RECORDS SHOWN.
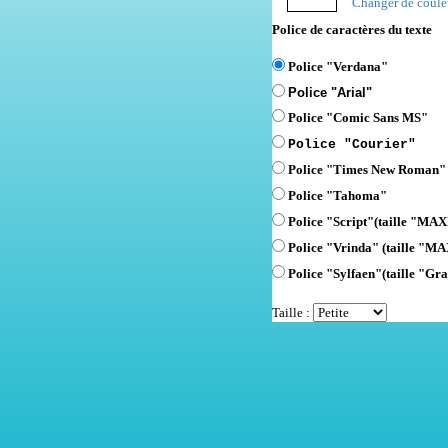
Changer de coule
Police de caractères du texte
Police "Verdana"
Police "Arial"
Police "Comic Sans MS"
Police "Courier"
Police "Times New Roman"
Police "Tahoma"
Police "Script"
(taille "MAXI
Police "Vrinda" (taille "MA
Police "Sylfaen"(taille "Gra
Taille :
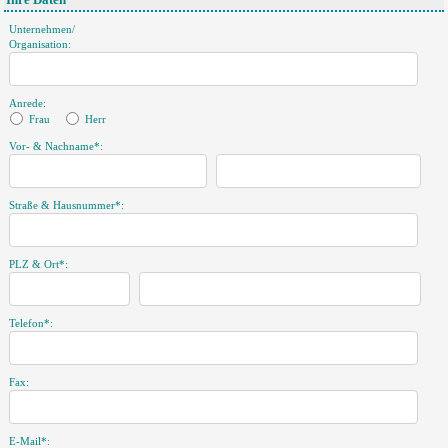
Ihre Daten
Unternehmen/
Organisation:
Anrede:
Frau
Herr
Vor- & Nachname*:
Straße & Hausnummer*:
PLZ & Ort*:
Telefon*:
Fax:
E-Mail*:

--

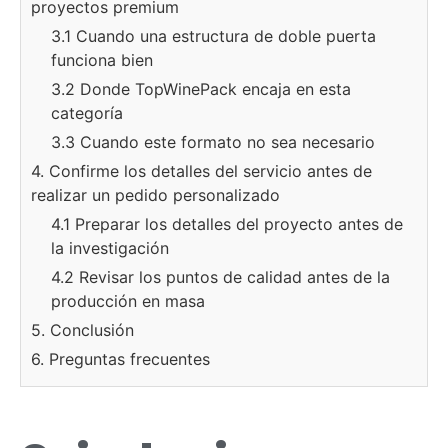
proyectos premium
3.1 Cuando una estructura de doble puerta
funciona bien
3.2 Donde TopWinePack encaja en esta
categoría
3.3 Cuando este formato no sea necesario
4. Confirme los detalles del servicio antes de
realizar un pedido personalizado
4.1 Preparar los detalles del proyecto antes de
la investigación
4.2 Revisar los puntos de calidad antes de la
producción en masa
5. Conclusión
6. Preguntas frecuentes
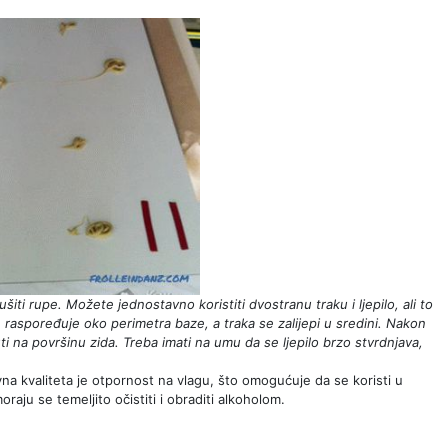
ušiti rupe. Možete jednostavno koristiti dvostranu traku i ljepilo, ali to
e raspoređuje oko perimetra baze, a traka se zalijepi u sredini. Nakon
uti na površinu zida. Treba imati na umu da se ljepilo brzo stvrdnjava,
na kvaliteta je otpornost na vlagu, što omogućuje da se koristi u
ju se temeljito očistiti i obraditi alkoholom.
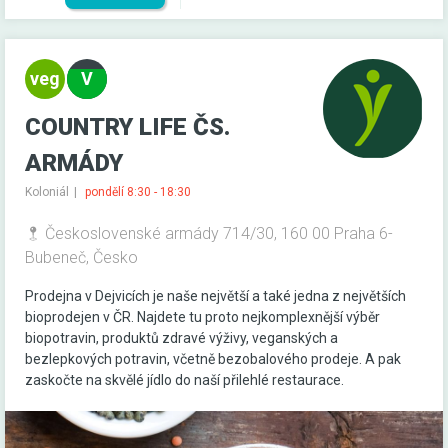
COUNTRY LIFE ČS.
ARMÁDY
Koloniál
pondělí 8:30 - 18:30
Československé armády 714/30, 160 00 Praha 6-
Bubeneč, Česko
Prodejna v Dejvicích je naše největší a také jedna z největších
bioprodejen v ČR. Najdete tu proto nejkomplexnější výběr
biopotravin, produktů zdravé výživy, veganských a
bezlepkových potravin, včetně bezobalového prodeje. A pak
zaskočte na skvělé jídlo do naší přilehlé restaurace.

---

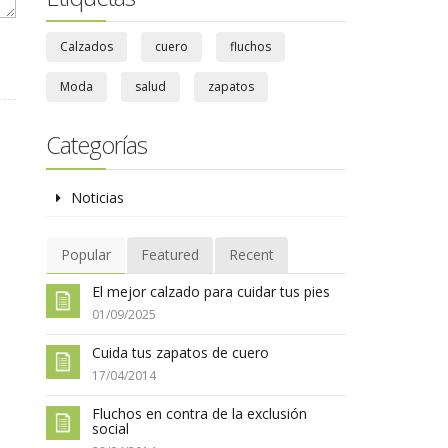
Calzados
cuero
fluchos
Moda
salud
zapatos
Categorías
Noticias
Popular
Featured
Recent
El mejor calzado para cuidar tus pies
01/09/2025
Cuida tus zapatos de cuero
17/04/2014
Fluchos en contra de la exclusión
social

WORK REQUEST. Scan the data for lines containing "ljepilo" and copy all of them.

FINAL ANSWER.
ušiti rupe. Možete jednostavno koristiti dvostranu traku i ljepilo, ali to
uti na površinu zida. Treba imati na umu da se ljepilo brzo stvrdnjava,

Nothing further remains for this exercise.